Auditing AI

AI has a dirty secret, but no one seems to care about it.

Industries of all kinds have become saturated with AI tooling. Everything from driving a car, determining what content shows up in your feed, and classifying tumors, AI has no doubt brought about tremendous value. But what if I told you that tumor classification model made a critical healthcare decision yesterday, but you can't reproduce how it reached that conclusion today? This reality exists for most intelligent systems today, and I'd like to shine a light on why.

Determinism

You provided your AI system the same inputs but the outputs are different. What gives? What you're looking for is a deterministic system, a system in which the same input(s) always results in the same output(s). So AI systems aren't deterministic? They can be. To begin to unwrap this question, let's first dive into the types of hardware that support these systems.

Hardware

AI models can be evaluated on all types of hardware each with their own tradeoffs. CPUs are incredibly general purpose, slow, but deterministic. GPUs are flexible for parallel tasks, fast, but nondeterministic. TPUs are rigid, fast, but only might be deterministic. One can make both a GPU and TPU deterministic, but at the loss of performance. While I'm simplifying a bit here for the sake of brevity but, the main take away here is that deterministic computation come at a cost.

Associativity

So we've established that we need a deterministic system but deterministic computation comes with a performance penalty. Why are these solutions not deterministic? At some point in school, you might have discussed the associative property. Here's a quick reminder:

(A + B) + C = A + (B + C)

Seems simple enough right? Well, the associative property doesn't hold when using floating point math on a computer. This single idiosyncrasy is the cause of all this randomness. Those more interested in the specifics should read this excellent writeup by Jullia Evans on examples of floating point problems.

Why does this matter?

Think of training a neural network as hiking to the tallest point of a mountain in a fog. You can only see but so far around you, so you go towards the highest viewable point and repeat this process until all the area around you is below you. Unfortunately this method doesn't always result in arriving at the highest point, so to account for this, you must repeat this process many times from different starting points, making the hike and arriving at a peak. This is the reality of training a model, but here's where determinism comes in play.

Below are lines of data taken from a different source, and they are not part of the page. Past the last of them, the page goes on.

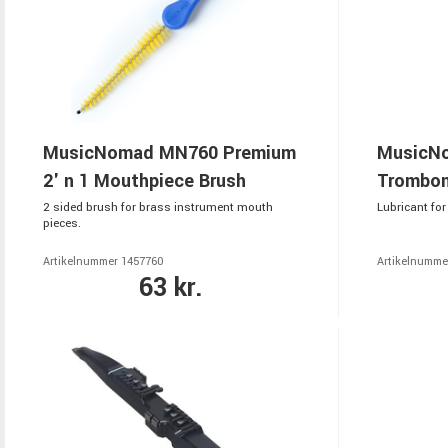
MusicNomad MN760 Premium
MusicNo
2' n 1 Mouthpiece Brush
Trombon
2 sided brush for brass instrument mouth
Lubricant fo
pieces.
Artikelnummer 1457760
Artikelnumme
63 kr.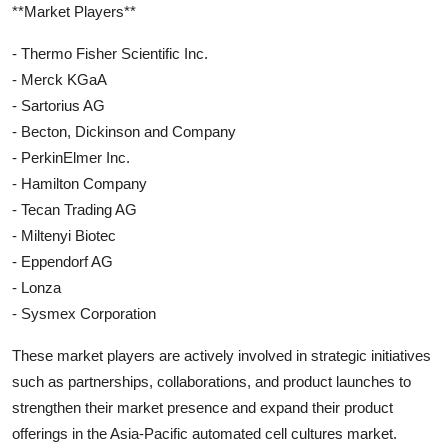
**Market Players**
- Thermo Fisher Scientific Inc.
- Merck KGaA
- Sartorius AG
- Becton, Dickinson and Company
- PerkinElmer Inc.
- Hamilton Company
- Tecan Trading AG
- Miltenyi Biotec
- Eppendorf AG
- Lonza
- Sysmex Corporation
These market players are actively involved in strategic initiatives
such as partnerships, collaborations, and product launches to
strengthen their market presence and expand their product
offerings in the Asia-Pacific automated cell cultures market.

Let's say your buddy says he got to the top and used the same approach as you. He shares where on the mountain he started, you go to it, ascent the mountain, but you don't arrive at the top. Without determinism, you can repeat the same starting position and arrive at different peaks. Without a photo at the top, are you inclined to believe your buddy made it there?

For the most part, this is the state of AI research. The path describing how a model is created doesn't get saved or given much consideration. If neither the path nor the model weights aren't shared, it isn't realistic to be able to peer review findings. All that computation is spent searching a space that isn't mapped in a meaningful way. While these paths are specific to the dataset and model architecture used, mapping the loss space can grant insights that the field as yet to realize. I believe mapping this space is the pathway towards being able to look at a produced model and gleam the hyper dimensional patterns saved within.

Caveats

At the end of the day, randomness is sometimes good, in those cases seeded randomness can be best. Aspects like temperature and dropout can provide benefits, but these can be additional sources of entropy that make repeating a training path nearly impossible if seeded randomness is not used.

Afterword

I worked on a research project for a CVE patch recommendation and remediation system. All it really was was something that took in a feed of unified CVEs and gave it a weighted score so that operators would have an easier time knowing what exactly they needed to focus on first. The problem was that the AI system needed to be auditable and therefor repeatable. CPU evaluation was used to achieve this, and hashing was applied for searchability. The system was incredibly simple, but I've seen more than a few companies fall into the pitfall of using tooling powered by nondeterministic GPU/TPU eval for performance reasons and then losing the ability to audit their decision making. Operations and recovery were no longer repeatable, because different results were generated. Most times they just ate it.